Non pas vraiment... !
Mais pour revenir àmon sujet de Vieux PalmVx.
trouvé le convertisseur Série-USB, intallation bien propre de l'application Palm...
Mais avec mon MacOSX 15.5.8  au impossible de faire la première Hotsync. Le Palm la déclenche mais l'ordi ne le reconnaît pas .
Me suis adjoins adjoint les services de plus fort que moi, sans succès.
Une ultime idée ?


----------



## woulf (28 Octobre 2010)

Oula, ça nous ramène loin en arrière 

Je dirai que tu devrais tenter de jouer sur les paramètres de la hotsync depuis le palm d'abord (57600 pour la vitesse de transmission, ça je m'en souviens  ).
Sinon je me souviens également que parfois c'était bien pénible la hotsync sur les mac; alors je dirai de jouer avec l'application hotsync sur le mac (il doit y en avoir une je pense).

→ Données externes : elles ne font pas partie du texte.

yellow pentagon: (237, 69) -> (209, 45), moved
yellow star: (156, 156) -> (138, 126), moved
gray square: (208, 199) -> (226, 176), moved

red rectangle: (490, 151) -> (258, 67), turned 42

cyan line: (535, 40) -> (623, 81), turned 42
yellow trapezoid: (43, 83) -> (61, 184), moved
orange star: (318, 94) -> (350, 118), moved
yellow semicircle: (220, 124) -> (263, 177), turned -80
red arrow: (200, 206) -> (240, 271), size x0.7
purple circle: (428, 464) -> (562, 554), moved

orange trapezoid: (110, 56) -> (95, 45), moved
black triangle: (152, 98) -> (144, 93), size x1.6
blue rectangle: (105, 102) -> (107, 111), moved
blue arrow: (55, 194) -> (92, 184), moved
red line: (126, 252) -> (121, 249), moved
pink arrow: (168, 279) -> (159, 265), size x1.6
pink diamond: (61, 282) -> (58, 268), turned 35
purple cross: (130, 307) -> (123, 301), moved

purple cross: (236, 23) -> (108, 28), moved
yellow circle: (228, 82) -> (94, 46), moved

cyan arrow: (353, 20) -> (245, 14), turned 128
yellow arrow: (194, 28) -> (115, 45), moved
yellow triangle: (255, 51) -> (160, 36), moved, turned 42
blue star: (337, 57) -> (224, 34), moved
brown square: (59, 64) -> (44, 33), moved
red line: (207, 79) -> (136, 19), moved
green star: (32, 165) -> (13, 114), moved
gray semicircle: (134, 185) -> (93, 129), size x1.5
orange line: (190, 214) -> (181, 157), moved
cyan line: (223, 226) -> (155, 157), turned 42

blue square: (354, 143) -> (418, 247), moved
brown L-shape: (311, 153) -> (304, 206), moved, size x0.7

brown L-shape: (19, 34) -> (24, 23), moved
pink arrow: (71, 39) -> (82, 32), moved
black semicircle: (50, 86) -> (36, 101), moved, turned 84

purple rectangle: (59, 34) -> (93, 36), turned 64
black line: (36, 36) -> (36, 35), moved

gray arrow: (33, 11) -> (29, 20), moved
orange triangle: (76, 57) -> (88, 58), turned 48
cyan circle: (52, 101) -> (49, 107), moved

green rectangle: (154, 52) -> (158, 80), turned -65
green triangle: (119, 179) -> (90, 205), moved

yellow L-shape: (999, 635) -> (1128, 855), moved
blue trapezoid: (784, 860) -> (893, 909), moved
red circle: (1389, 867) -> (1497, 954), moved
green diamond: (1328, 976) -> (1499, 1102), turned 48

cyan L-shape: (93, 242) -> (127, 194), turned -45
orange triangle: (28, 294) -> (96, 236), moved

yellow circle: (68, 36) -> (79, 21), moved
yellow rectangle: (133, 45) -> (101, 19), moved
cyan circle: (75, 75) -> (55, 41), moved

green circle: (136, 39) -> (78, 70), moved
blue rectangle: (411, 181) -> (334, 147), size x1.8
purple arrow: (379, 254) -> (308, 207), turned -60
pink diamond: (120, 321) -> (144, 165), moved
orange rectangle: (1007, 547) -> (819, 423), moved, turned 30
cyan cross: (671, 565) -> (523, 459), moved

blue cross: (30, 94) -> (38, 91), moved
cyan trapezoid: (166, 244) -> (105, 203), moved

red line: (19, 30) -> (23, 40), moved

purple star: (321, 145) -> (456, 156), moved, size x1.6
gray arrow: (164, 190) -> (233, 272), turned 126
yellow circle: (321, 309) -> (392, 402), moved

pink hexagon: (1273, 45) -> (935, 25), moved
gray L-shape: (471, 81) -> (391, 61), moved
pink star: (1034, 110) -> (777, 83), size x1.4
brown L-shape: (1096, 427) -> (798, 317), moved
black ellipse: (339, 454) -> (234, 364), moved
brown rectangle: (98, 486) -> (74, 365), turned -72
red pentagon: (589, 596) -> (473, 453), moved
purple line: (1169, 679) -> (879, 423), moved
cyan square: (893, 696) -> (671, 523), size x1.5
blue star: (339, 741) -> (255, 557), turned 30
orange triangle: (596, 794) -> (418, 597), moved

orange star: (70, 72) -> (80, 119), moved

Désolé de ne pas être plus précis, mais comme je l'ai dit, ça remonte à loin pour moi l'utilisation des Palm. Ca pourrait être pire ceci dit, si tu avais eu un Psion Series 3 ou 5 

Bon courage !


----------



## Pascal 77 (28 Octobre 2010)

violet a dit:


> Non pas vraiment... !
> Mais pour revenir àmon sujet de Vieux PalmVx.
> trouvé le convertisseur Série-USB, intallation bien propre de l'application Palm...
> Mais avec mon MacOSX 15.5.8  au impossible de faire la première Hotsync. Le Palm la déclenche mais l'ordi ne le reconnaît pas .
> ...



Il y a deux points à vérifier :

1) que tu as bien installé le pilote de l'adaptateur

2) que dans HotSync Manager, tu as bien choisi (dans l'onglet "Paramètres de connexion") l'adaptateur comme interface de communication entre le Palm et le Mac.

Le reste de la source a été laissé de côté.